Modi and Trump fast-track the India-US trade pact at the G7

First leaders' talks in 16 months order a 'commercially meaningful' deal; USTR Greer flies to Delhi as a July 24 tariff cliff looms and Congress cries appeasement

Leaders·Trade· pending-decision Whose Money·Who Decides·What They're Not Saying ·19 takes ·updated Jun 24, 2026

Summary

Narendra Modi and Donald Trump held their first substantive talks in 16 months on 17 June 2026 on the margins of the G7 at Évian-les-Bains, France, and directed officials to fast-track a "balanced, mutually beneficial and commercially meaningful" trade agreement. Trump called the deal "very close" and praised Modi as a "tough" negotiator; the MEA readout cited progress under the India-United States COMPACT framework. USTR Jamieson Greer flew to New Delhi the following week, meeting Piyush Goyal and Finance Minister Nirmala Sitharaman on 23 June; Foreign Secretary Vikram Misri called the interim agreement in its "final stages." The talks revive a February framework — US reciprocal tariff cut 25%→18%, removal of the 25% Russian-oil penalty, India's ~$500bn purchase pledge — that the US Supreme Court's strike-down of Trump's tariffs left in limbo, with a universal 10% duty expiring 24 July.

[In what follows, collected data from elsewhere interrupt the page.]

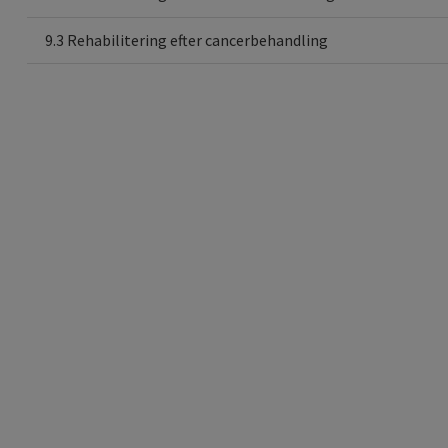
9.3 Rehabilitering efter cancerbehandling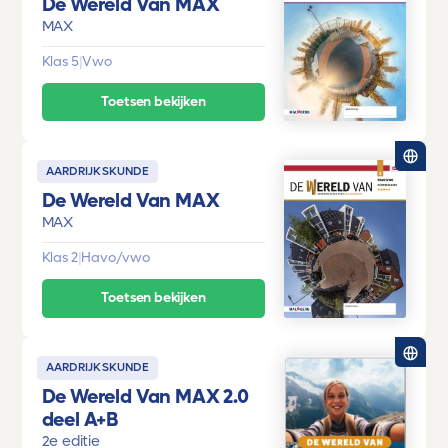
De Wereld Van MAX
MAX
Klas 5
|
Vwo
Toetsen bekijken
AARDRIJKSKUNDE
De Wereld Van MAX
MAX
Klas 2
|
Havo/vwo
Toetsen bekijken
AARDRIJKSKUNDE
De Wereld Van MAX 2.0
deel A+B
2e editie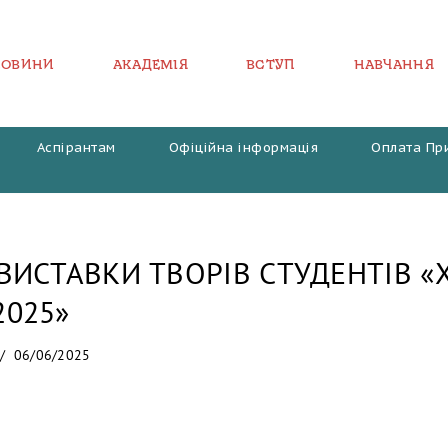
НОВИНИ
АКАДЕМІЯ
ВСТУП
НАВЧАННЯ
Аспірантам
Офіційна інформація
Оплата Пр
ВИСТАВКИ ТВОРІВ СТУДЕНТІВ «
2025»
06/06/2025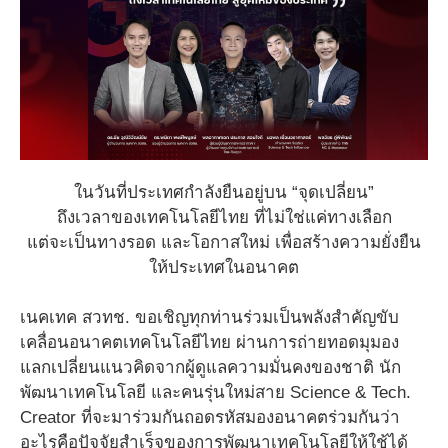
ในวันที่ประเทศกำลังยืนอยู่บน “จุดเปลี่ยน”
ถึงเวลาของเทคโนโลยีไทย ที่ไม่ใช่แค่ทางเลือก
แต่จะเป็นทางรอด และโอกาสใหม่ เพื่อสร้างความยั่งยืน
ให้ประเทศในอนาคต
เนคเทค สวทช. ขอเชิญทุกท่านร่วมเป็นพลังสำคัญขับ
เคลื่อนอนาคตเทคโนโลยีไทย ผ่านการถ่ายทอดมุมอง
แลกเปลี่ยนแนวคิดจากผู้ดูแลความมั่นคงของชาติ นัก
พัฒนาเทคโนโลยี และคนรุ่นใหม่สาย Science & Tech.
Creator ที่จะมาร่วมกันถอดรหัสมองอนาคตร่วมกันว่า
อะไรคือปัจจัยสำเร็จของการพัฒนาเทคโนโลยีให้ใช้ได้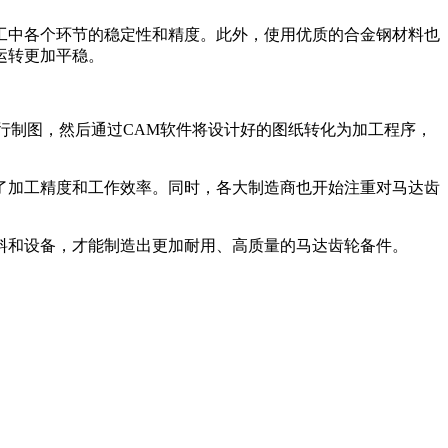
工中各个环节的稳定性和精度。此外，使用优质的合金钢材料也
运转更加平稳。
行制图，然后通过CAM软件将设计好的图纸转化为加工程序，
了加工精度和工作效率。同时，各大制造商也开始注重对马达齿
料和设备，才能制造出更加耐用、高质量的马达齿轮备件。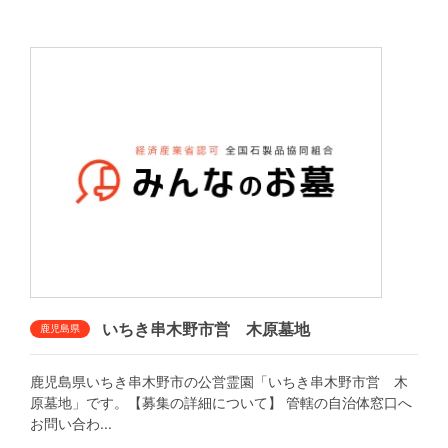
いちき串木野市営 木原墓地
鹿児島県
鹿児島県いちき串木野市の公営霊園「いちき串木野市営 木
原墓地」です。【募集の詳細について】 管轄の自治体窓口へ
お問い合わ...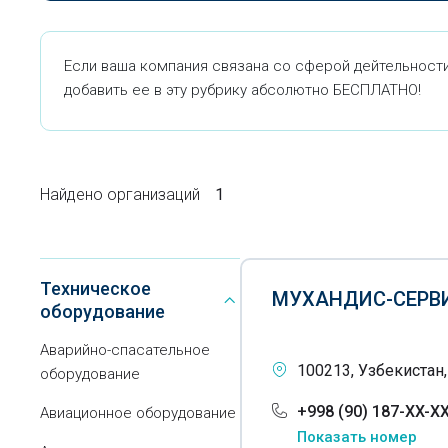
Если ваша компания связана со сферой дейтельнос
добавить ее в эту рубрику абсолютно БЕСПЛАТНО!
Найдено организаций
1
Техническое
МУХАНДИС-СЕРВ
оборудование
Аварийно-спасательное
100213, Узбекистан,
оборудование
+998 (90) 187-XX-X
Авиационное оборудование
Показать номер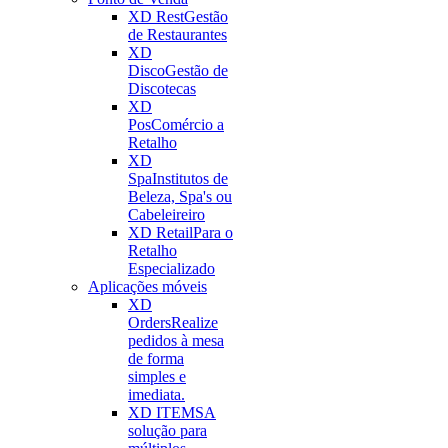
XD Rest
Gestão
de Restaurantes
XD
Disco
Gestão de
Discotecas
XD
Pos
Comércio a
Retalho
XD
Spa
Institutos de
Beleza, Spa's ou
Cabeleireiro
XD Retail
Para o
Retalho
Especializado
Aplicações móveis
XD
Orders
Realize
pedidos à mesa
de forma
simples e
imediata.
XD ITEMS
A
solução para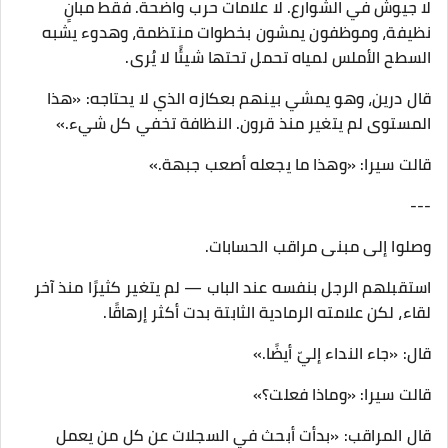
لا جيوش في الشوارع. لا علامات حرب واضحة. فقط مبانٍ
نظيفة، وموظفون يمشون بخطوات منتظمة، وهدوء يشبه
السطح الأملس لمياه تحمل تحتها شيئًا لا يُرى.
قال درين، وهو يمشي بينهم بعكازه الذي لا يحتاجه: «هذا
المستوى لم يتغير منذ قرون. النظافة تخفي كل شيء.»
قالت سيرا: «وهذا ما يجعله أصعب جبهة.»
---
وصلوا إلى مبنى مراقب الحسابات.
استقبلهم الرجل بنفسه عند الباب — لم يتغير كثيرًا منذ آخر
لقاء، لكن علامته الرمادية الثابتة بدت أكثر إرهاقًا.
قال: «جاء النداء إليّ أيضًا.»
قالت سيرا: «وماذا فعلت؟»
قال المراقب: «بدأت أبحث في السجلات عن كل من يعمل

Ties had soured over Donald Trump's Pakistan-ceasefire claims and a US strike that killed Indian mariners.

The split

Indian-adversarial outlets (The Wire, Outlook) stress the awkwardness: warm optics days after a US strike killed Indian mariners, and Congress's charge that Modi is "appeasing" Trump and should refuse the pact. Indian mainstream/business (Business Standard, Tribune) read the meeting as restoring "certainty" to stalled talks. Pakistan's framing (via Al Jazeera, Stimson) notes Islamabad banked Trump's ceasefire credit while Delhi denied it. China's Xinhua and Russia's TASS/Meduza emphasise the coercive Russian-oil bargain and India's "strategic autonomy," downplaying any decisive Western tilt; US voices (Bloomberg) frame a clean reset.

By the numbers

  • 18% — proposed US reciprocal tariff on Indian goods, down from a 25% reciprocal rate (and from peaks near 50% with penalties).
  • ~$500bn — India's pledged purchases of US energy, aircraft, tech and coking coal over five years.
  • 24 July 2026 — expiry of the interim 10% universal duty imposed after the US Supreme Court struck down Trump's tariffs.
  • 16 months — gap since the leaders' previous substantive meeting (Washington, February 2025).
  • ~42% — share of India's population dependent on agriculture, the politically sensitive red line.
  • ~90% — share of India's oil needs met by imports, the leverage behind the Russian-oil clause.

Why it matters

A signed pact would lock in the largest US tariff rollback for any major partner and pull India toward Washington on energy and supply chains, straining its Russia ties. But the Supreme Court ruling, the 24 July cliff and Indian farm-and-dairy red lines mean the "final stages" could still collapse into a thinner interim deal — or none — exposing exporters on both sides.

What to watch

  • Whether an interim agreement is signed before the 24 July duty expiry, and at what headline tariff.
  • The fate of agriculture/dairy carve-outs Goyal insists are protected versus US demands to open farm markets.
  • Whether India actually curbs Russian crude imports, or preserves "strategic autonomy" as Moscow's wires claim.
  • Domestic blowback: Congress pressure and farm-state politics ahead of the deal's ratification.